Mistake 8: Underestimating the Power of Wind
When you have long exposure, your camera will also be affected by the external environment because of the exposure for several minutes. Even the occasional seconds of wind will make your success or failure. Buy a stable tripod and place it properly. If necessary, add extra weight to the tripod hook to increase the stability of the tripod. Avoid using the tripod center axle, lifting the center axle will reduce the stability of the tripod.
Error 9: No Viewfinder Covered
After three minutes of exposure, the preview revealed that the photos were full of strange purple edges and halos. Why is that? Although the camera only wants light to pass through the lens, unfortunately there are other potential ways to hurt your photos. And the most famous of them is the viewfinder. To prevent light from entering from here, remember to cover it after focusing. If your camera doesn't provide you with a lid, you can use black tape. If unfortunately there is no tape, chewed gum is better than nothing. The most typical result of viewfinder exposure is halo. Yes, if you have a reverse camera or not, please ignore me again! If you use a socket filter system, another possible way to leak light is through the gap between the filters (which is why many photographers like screw filters). In this case, the best solution is to use black tape. The most typical form of filter leakage is the appearance of purple edge. Finally, if you use a shift lens or install a lens adapter ring, the problem of light leakage may occur on the lens. The best way to solve this situation is to cover it with a scarf.
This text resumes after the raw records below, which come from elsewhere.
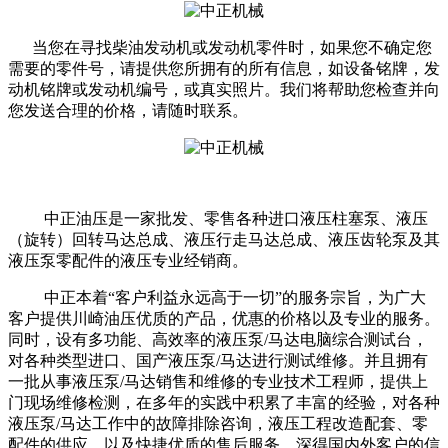
当您在寻找柴油发动机或发动机零件时，如果您不确定您
需要的零件号，请提供您所拥有的所有信息，如设备铭牌，发
动机铭牌或发动机编号，或真实照片。我们将帮助您检查并向
您发送合理的价格，请随时联系。
中正油压是一家批发、零售各种进口液压柱塞泵、液压
（旋转）回转马达总成、液压行走马达总成、液压齿轮泵及其
液压泵零配件的液压专业经销商。
中正本着“客户利益永远高于一切”的服务宗旨，为广大
客户提供川崎油压优质的产品，优惠的价格以及专业的服务。
同时，设有多功能、高效率的液压泵/马达电脑综合测试台，
对各种类型进口、国产液压泵/马达进行测试维修。并且拥有
一批从事液压泵/马达销售和维修的专业技术工程师，提供上
门现场维修检测，在多年的实践中积累了丰富的经验，对各种
液压泵/马达工作中的故障排除咨询，液压工程改造配套、零
配件的供应，以及快捷优质的售后服务，深得国内外客户的信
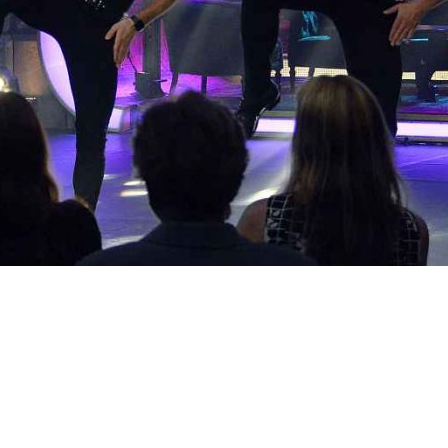
Löki Viktor
Szabó Ádám és Illés Adorján
Szarka Tamás
Szarka Tamás és zenekara
A STÁB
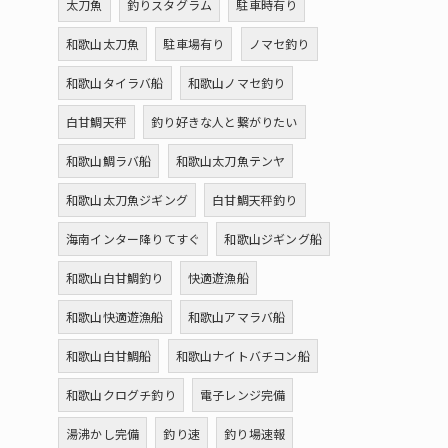
太刀魚
釣りスタグラム
駐車時有り
和歌山太刀魚
駐車場有り
ノマセ釣り
和歌山タイラバ船
和歌山ノマセ釣り
白甘鯛天秤
釣り好きな人と繋がりたい
和歌山鯛ラバ船
和歌山太刀魚テンヤ
和歌山太刀魚ジギング
白甘鯛天秤釣り
海南インター降りてすぐ
和歌山ジギング船
和歌山白甘鯛釣り
快適遊漁船
和歌山快適遊漁船
和歌山アマラバ船
和歌山白甘鯛船
和歌山ナイトバチコン船
和歌山クログチ釣り
電子レンジ完備
湯沸かし完備
釣り速
釣り場速報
Error 10: Credible Filter Manufacturer
When you painstakingly buy a six-stage ND filter, and naively think it can really give you six-stage effect. Unfortunately, you are wrong again. In my lifetime, I have never found a filter that is absolutely consistent with the manufacturer's publicity. Of course, the difference is usually small, but even half-way differences mean a few minutes'error in long exposure.
To avoid these errors, try the following steps:
Choose a room, turn on the light and close the window. (You need a place where the light is absolutely stable) Set up a camera and take a picture of the room until you get a perfect histogram. Record all shooting data (sensitivity/aperture/shutter speed). Install ND filter, then adjust the fuselage parameter settings to make exposure consistent with previous photos. Take a photo with ND filter and observe the histogram of the two photos and compare them. If they are identical, the specifications of the filter manufacturer are accurate. If the new histogram is left, your filter is higher than what he claimed; conversely, if it is right, the actual size of the filter is lower than the manufacturer's label.
If the histogram cannot coincide, change the shutter speed to take another one, so as to obtain the histogram that can coincide with the sample without filter. When you find a satisfactory filter, try to build your own shutter speed conversion table. Another possible way is to install PhotoPills on your smartphone, which allows you to quickly get the right shutter speed when using filters.
These ten errors need to be avoided in long exposure photography.